BEGIN DATA FOR REVIEW

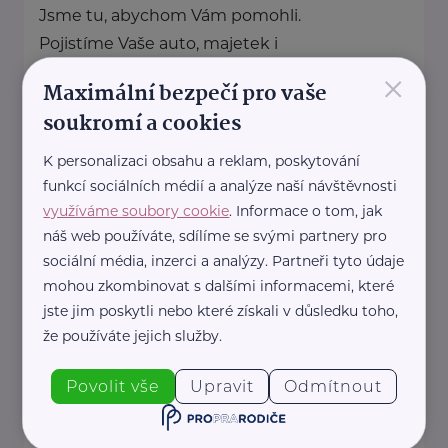
Jsme tu, abychom Vám pomohli.
Pojistíme Vaše auto, majetek i
×
život.
Maximální bezpečí pro vaše
soukromí a cookies
https://www.allianz.cz/cs_CZ/pobocky-
K personalizaci obsahu a reklam, poskytování
a-poradci/0750-Kus.html
funkcí sociálních médií a analýze naší návštěvnosti
+420 608 776 655
využíváme soubory cookie
. Informace o tom, jak
petr.kus@iallianz.cz
náš web používáte, sdílíme se svými partnery pro
sociální média, inzerci a analýzy. Partneři tyto údaje
Allianz pojišťovna, a. s.
mohou zkombinovat s dalšími informacemi, které
jste jim poskytli nebo které získali v důsledku toho,
Čkalovova 835/45
Ostrava
že používáte jejich služby.
Jsme tu, abychom Vám pomohli.
Pojistíme Vaše auto, majetek i
Povolit vše
Upravit
Odmítnout
život.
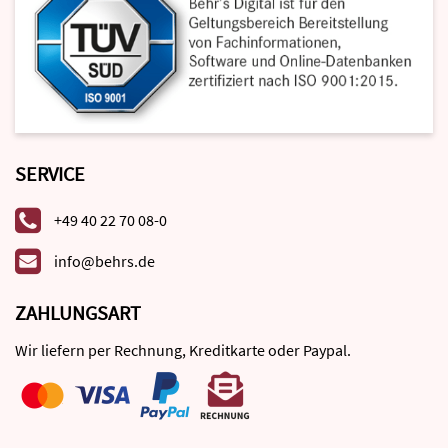
SERVICE
+49 40 22 70 08-0
info@behrs.de
ZAHLUNGSART
Wir liefern per Rechnung, Kreditkarte oder Paypal.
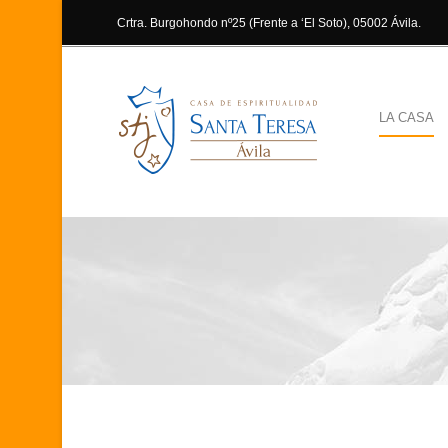
Crtra. Burgohondo nº25 (Frente a ‘El Soto), 05002 Ávila.
LA CASA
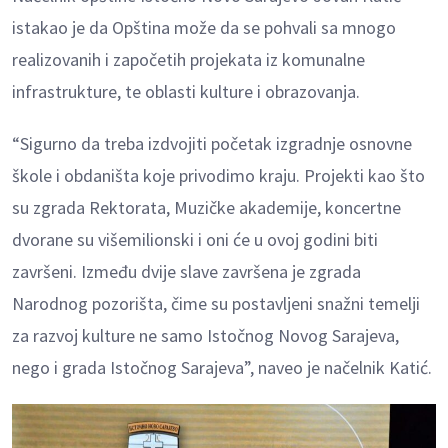
istakao je da Opština može da se pohvali sa mnogo
realizovanih i započetih projekata iz komunalne
infrastrukture, te oblasti kulture i obrazovanja.
“Sigurno da treba izdvojiti početak izgradnje osnovne
škole i obdaništa koje privodimo kraju. Projekti kao što
su zgrada Rektorata, Muzičke akademije, koncertne
dvorane su višemilionski i oni će u ovoj godini biti
završeni. Između dvije slave završena je zgrada
Narodnog pozorišta, čime su postavljeni snažni temelji
za razvoj kulture ne samo Istočnog Novog Sarajeva,
nego i grada Istočnog Sarajeva”, naveo je načelnik Katić.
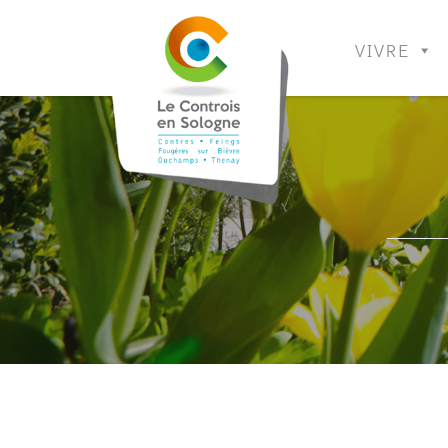
VIVRE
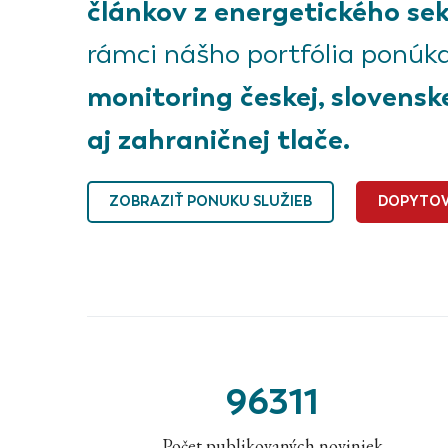
článkov z energetického sek
rámci nášho portfólia ponú
monitoring českej, slovensk
aj zahraničnej tlače.
ZOBRAZIŤ PONUKU SLUŽIEB
DOPYTOV
96311
Počet publikovaných noviniek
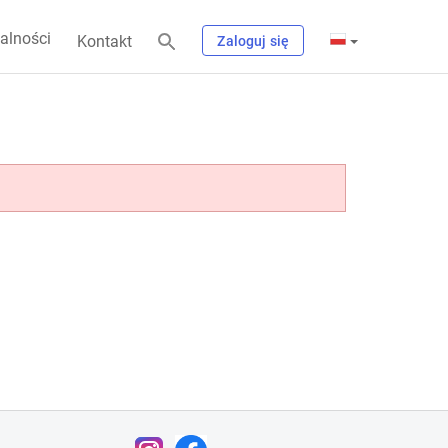
alności
Kontakt
Zaloguj się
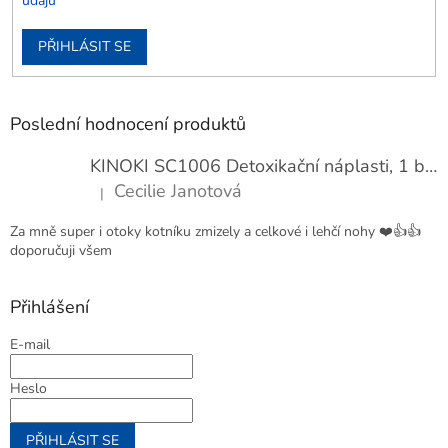
údajů
PŘIHLÁSIT SE
Poslední hodnocení produktů
KINOKI SC1006 Detoxikační náplasti, 1 balení - 10 ks
Cecilie Janotová
|
Hodnocení produktu je 4 z 5 hvězdiček.
Za mně super i otoky kotníku zmizely a celkové i lehčí nohy ❤️👍👍
doporučuji všem
Přihlášení
E-mail
Heslo
PŘIHLÁSIT SE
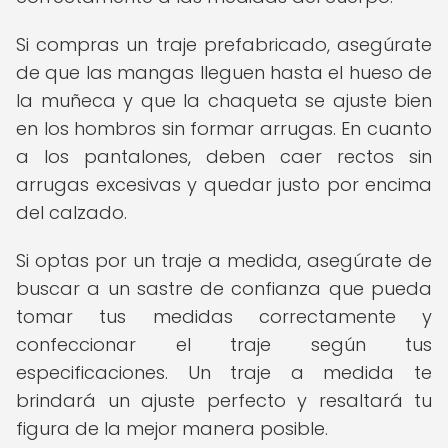
Si compras un traje prefabricado, asegúrate
de que las mangas lleguen hasta el hueso de
la muñeca y que la chaqueta se ajuste bien
en los hombros sin formar arrugas. En cuanto
a los pantalones, deben caer rectos sin
arrugas excesivas y quedar justo por encima
del calzado.
Si optas por un traje a medida, asegúrate de
buscar a un sastre de confianza que pueda
tomar tus medidas correctamente y
confeccionar el traje según tus
especificaciones. Un traje a medida te
brindará un ajuste perfecto y resaltará tu
figura de la mejor manera posible.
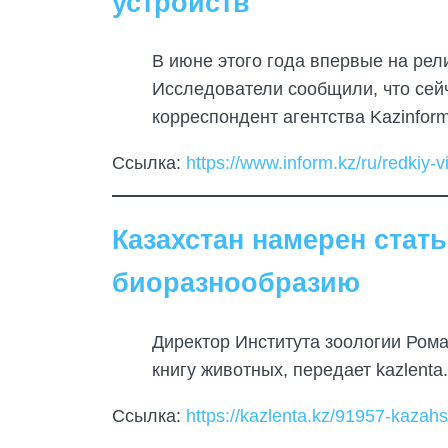
устройств
В июне этого года впервые на рел
Исследователи сообщили, что сейч
корреспондент агентства Kazinform
Ссылка:
https://www.inform.kz/ru/redkiy-
Казахстан намерен ста
биоразнообразию
Директор Института зоологии Ром
книгу животных, передает kazlenta.
Ссылка:
https://kazlenta.kz/91957-kaza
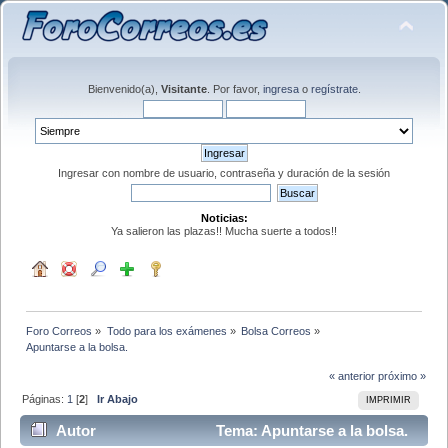
Bienvenido(a),
Visitante
. Por favor,
ingresa
o
regístrate
.
Ingresar con nombre de usuario, contraseña y duración de la sesión
Noticias:
Ya salieron las plazas!! Mucha suerte a todos!!
Foro Correos
»
Todo para los exámenes
»
Bolsa Correos
»
Apuntarse a la bolsa.
« anterior
próximo »
Páginas:
1
[
2
]
Ir Abajo
IMPRIMIR
Autor
Tema: Apuntarse a la bolsa.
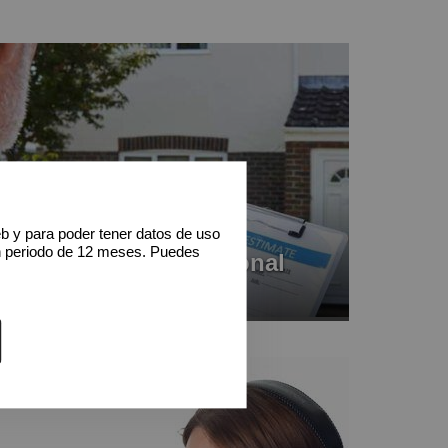
eb y para poder tener datos de uso
n periodo de 12 meses. Puedes
Tasación profesional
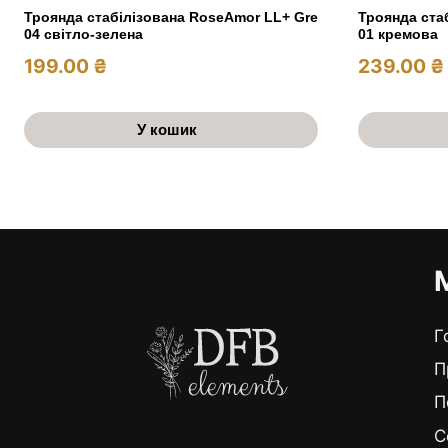
Троянда стабілізована RoseAmor LL+ Gre
Троянда ста
04 світло-зелена
01 кремова
199.00
₴
239.00
₴
У кошик
Г
П
П
C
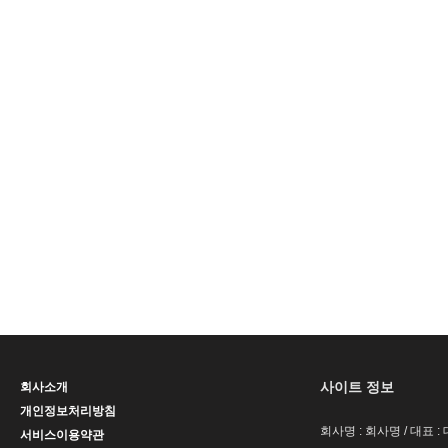
사이트 정보
회사소개
개인정보처리방침
회사명 : 회사명 / 대표 
서비스이용약관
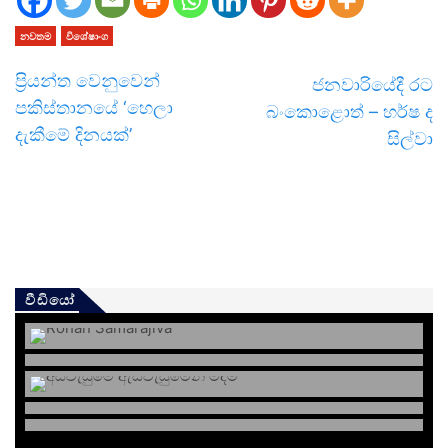
නවතම
විශේෂාංග
ප්‍රියන්ත වෙනුවෙන්
ජනවාරියේදී රට
පකිස්තානයේ ‘හෙලා
බංකොළොත් – හර්ෂ ද
දැකීමේ දිනයක්’
සිල්වා
වීඩියෝ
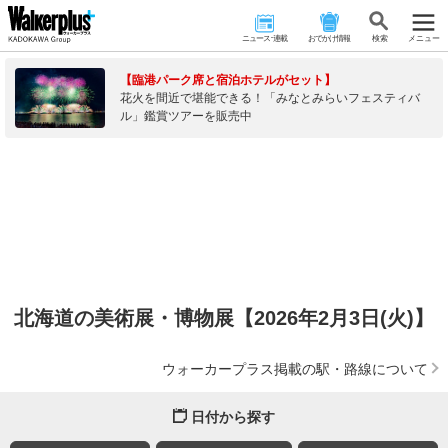
ニュース･連載
おでかけ情報
検 索
メニュー
【臨港パーク席と宿泊ホテルがセット】
花火を間近で堪能できる！「みなとみらいフェスティバ
ル」鑑賞ツアーを販売中
北海道の美術展・博物展【2026年2月3日(火)】
ウォーカープラス掲載の駅・路線について
日付から探す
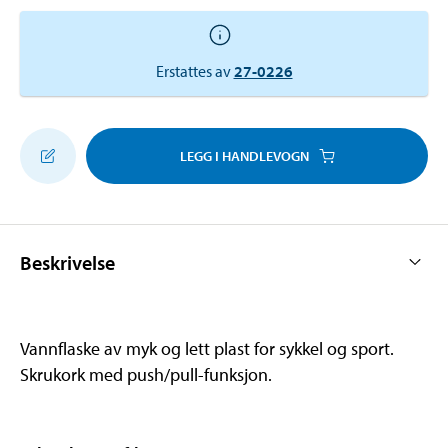
Erstattes av
27-0226
LEGG I HANDLEVOGN
Beskrivelse
Vannflaske av myk og lett plast for sykkel og sport.
Skrukork med push/pull-funksjon.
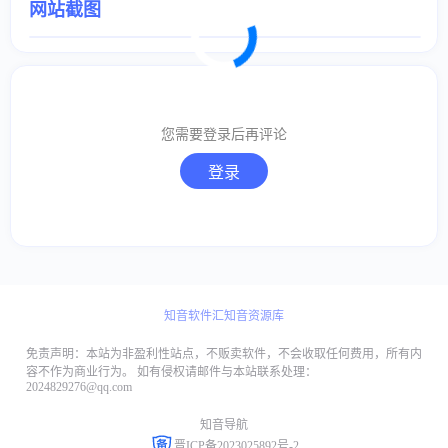
网站截图
取消
确定
您需要登录后再评论
取消
回复
登录
知音软件汇
知音资源库
免责声明：本站为非盈利性站点，不贩卖软件，不会收取任何费用，所有内
容不作为商业行为。 如有侵权请邮件与本站联系处理：
2024829276@qq.com
知音导航
晋ICP备2023025892号-2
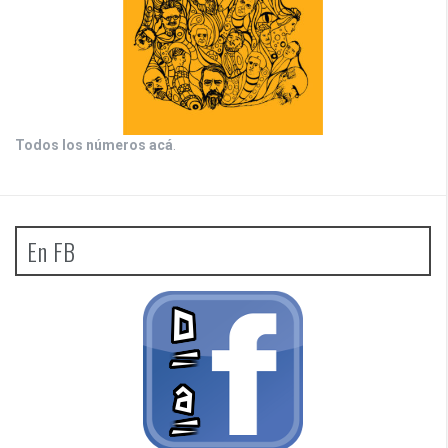
Todos los números acá
.
En FB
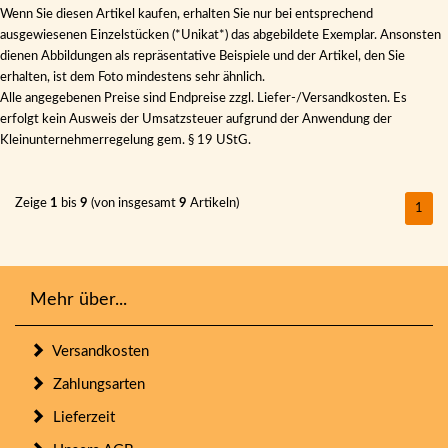
Wenn Sie diesen Artikel kaufen, erhalten Sie nur bei entsprechend
ausgewiesenen Einzelstücken (*Unikat*) das abgebildete Exemplar. Ansonsten
dienen Abbildungen als repräsentative Beispiele und der Artikel, den Sie
erhalten, ist dem Foto mindestens sehr ähnlich.
Alle angegebenen Preise sind Endpreise zzgl. Liefer-/Versandkosten. Es
erfolgt kein Ausweis der Umsatzsteuer aufgrund der Anwendung der
Kleinunternehmerregelung gem. § 19 UStG.
Zeige
1
bis
9
(von insgesamt
9
Artikeln)
1
Mehr über...
Versandkosten
Zahlungsarten
Lieferzeit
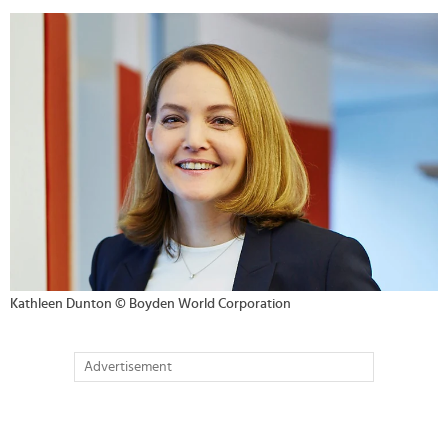
>
Kathleen Dunton © Boyden World Corporation
Advertisement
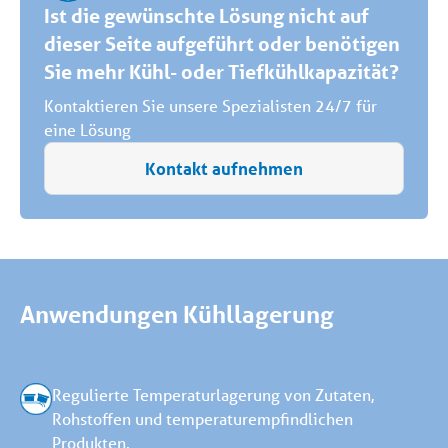
Ist die gewünschte Lösung nicht auf
dieser Seite aufgeführt oder benötigen
Sie mehr Kühl- oder Tiefkühlkapazität?
Kontaktieren Sie unsere Spezialisten 24/7 für
eine Lösung
Kontakt aufnehmen
Anwendungen Kühllagerung
Regulierte Temperaturlagerung von Zutaten,
Rohstoffen und temperaturempfindlichen
Produkten.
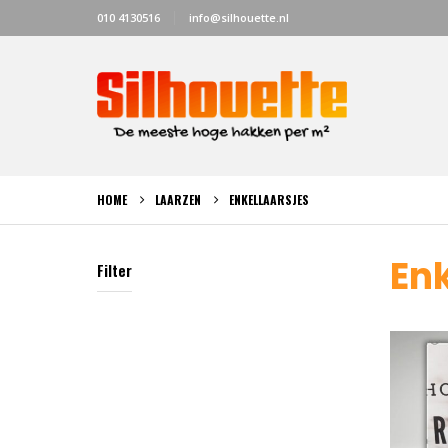
010 4130516
info@silhouette.nl
HOME
LAARZEN
ENKELLAARSJES
Enk
Filter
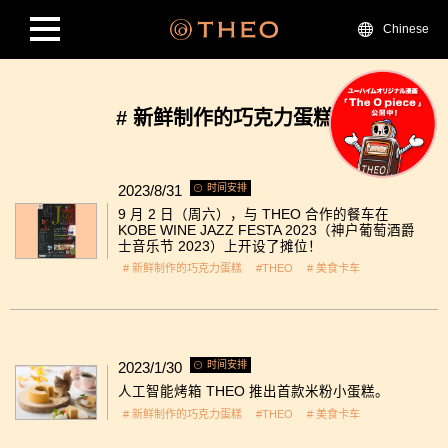
Chinese
# 新鲜制作的巧克力蛋糕
2023/8/31
时间安排
9 月 2 日（周六），与 THEO 合作的餐车在
KOBE WINE JAZZ FESTA 2023（神户葡萄酒爵
士音乐节 2023）上开设了摊位！
# 新鲜制作的巧克力蛋糕
#THEO
# 美食卡车
2023/1/30
时间安排
人工智能烤箱 THEO 推出首款米粉小蛋糕。
# 新鲜制作的巧克力蛋糕
#THEO
# 美食卡车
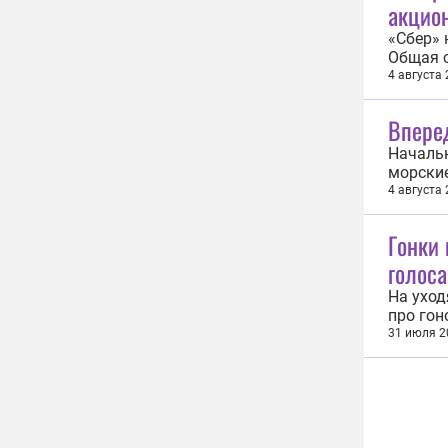
акцио
«Сбер» 
Общая 
состави
4 августа
обыкно
получит
Впере
Начальн
морски
надежно
4 августа
показыв
летом з
Гонки 
голоса
На ухо
про гон
другое.
31 июля 2
федерал
Москва»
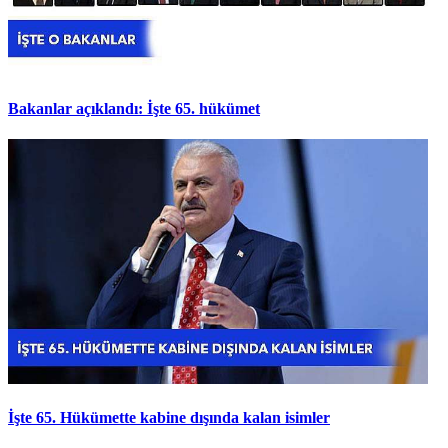
Bakanlar açıklandı: İşte 65. hükümet
İşte 65. Hükümette kabine dışında kalan isimler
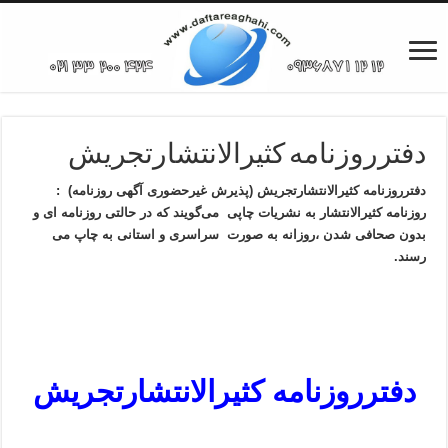
دفترروزنامه کثیرالانتشارتجریش
دفترروزنامه کثیرالانتشارتجریش (پذیرش غیرحضوری آگهی روزنامه) :
روزنامه کثیرالانتشار به نشریات چاپی می‌گویند که در حالتی روزنامه ای و
بدون صحافی شدن ،روزانه به صورت سراسری و استانی به چاپ می
رسند.‌
دفترروزنامه کثیرالانتشارتجریش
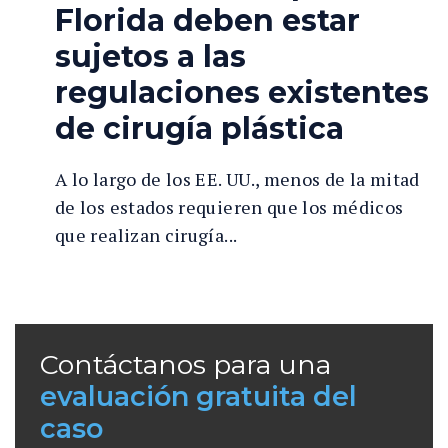
Florida deben estar
sujetos a las
regulaciones existentes
de cirugía plástica
A lo largo de los EE. UU., menos de la mitad
de los estados requieren que los médicos
que realizan cirugía...
Contáctanos para una
evaluación gratuita del
caso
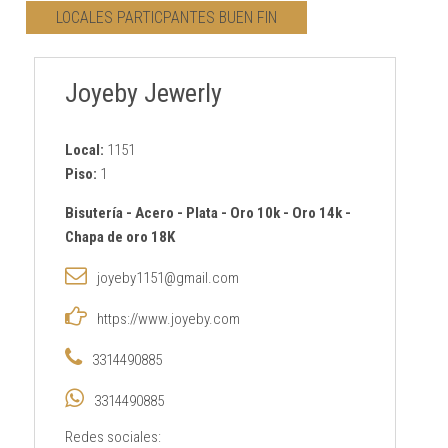
LOCALES PARTICPANTES BUEN FIN
CONTACTO
Joyeby Jewerly
AVISO PRIVACIDAD
Local:
1151
Piso:
1
Bisutería
-
Acero
-
Plata
-
Oro 10k
-
Oro 14k
-
Chapa de oro 18K
joyeby1151@gmail.com
https://www.joyeby.com
3314490885
3314490885
Redes sociales:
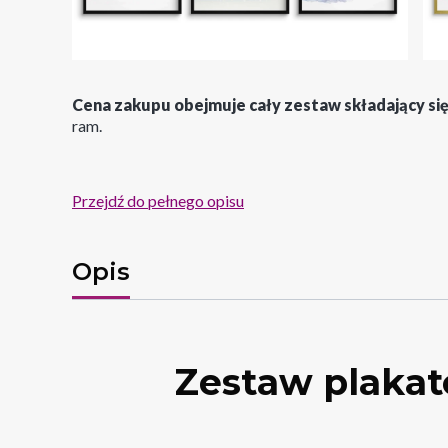
Cena zakupu obejmuje cały zestaw składający się
ram.
Przejdź do pełnego opisu
Opis
Zestaw plakat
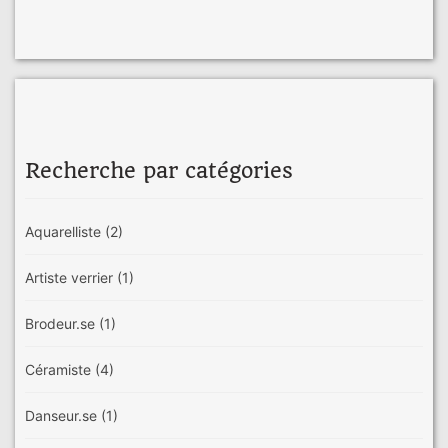
Recherche par catégories
Aquarelliste
(2)
Artiste verrier
(1)
Brodeur.se
(1)
Céramiste
(4)
Danseur.se
(1)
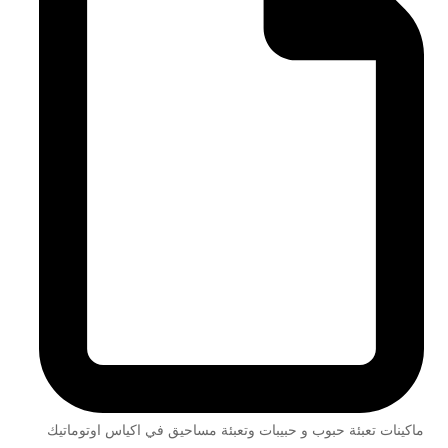
ماكينات تعبئة حبوب و حبيبات وتعبئة مساحيق في اكياس اوتوماتيك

END DATA FOR REVIEW

● EXERCISE DIRECTIONS
Which lines of the data hold the string "cirugía"? Return each of them.

● ANSWER
de cirugía plástica
que realizan cirugía...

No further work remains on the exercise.